CLIP Interrogator
CLIP Interrogator is a Python library that generates text prompts from images, leveraging large language and vision models like CLIP and BLIP. It's particularly useful for generating prompts for text-to-image AI models. The current version is 0.6.0, and it has an active but infrequent release cadence, with major updates addressing model support and performance optimizations.
Warnings
- breaking Support for `.pkl` cache files was dropped in favor of `safetensors` format. Users upgrading from versions prior to 0.5.4 may need to clear their old cache or re-download models.
- gotcha CLIP Interrogator, especially with larger caption models like `blip-large` or `blip2-flan-t5-xl`, requires significant VRAM (10GB+).

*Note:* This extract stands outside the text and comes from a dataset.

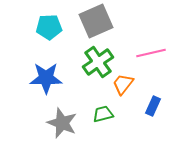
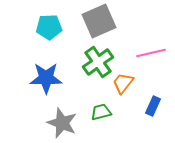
gray square: moved 3 px right
orange trapezoid: moved 1 px up
green trapezoid: moved 2 px left, 2 px up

If you experience out-of-memory errors, switch to smaller models or use `apply_low_vram_defaults()`.
- gotcha Models are downloaded to the user's cache directory (e.g., `~/.cache/clip_interrogator` or Hugging Face cache) on first initialization. This can take time and consume several GBs of disk space.
Install
-
pip install clip-interrogator
Imports
- Config
from clip_interrogator import Config
- Interrogator
from clip_interrogator import Interrogator
- LabelTable
from clip_interrogator import LabelTable
- list_caption_models
from clip_interrogator import list_caption_models
- list_clip_models
from clip_interrogator import list_clip_models
Quickstart
import os
from PIL import Image
from clip_interrogator import Config, Interrogator
# Create a dummy image for the example to be runnable
dummy_image_path = "dummy_image_for_ci.jpg"
try:
Image.new('RGB', (224, 224), color = 'red').save(dummy_image_path)
except ImportError:
# Fallback if Pillow is not available for some reason (unlikely for this lib)
with open(dummy_image_path, 'w') as f:
f.write("dummy content")
# Configure CLIP Interrogator
ci_config = Config()
# Set model names (these will be downloaded on first run and cached)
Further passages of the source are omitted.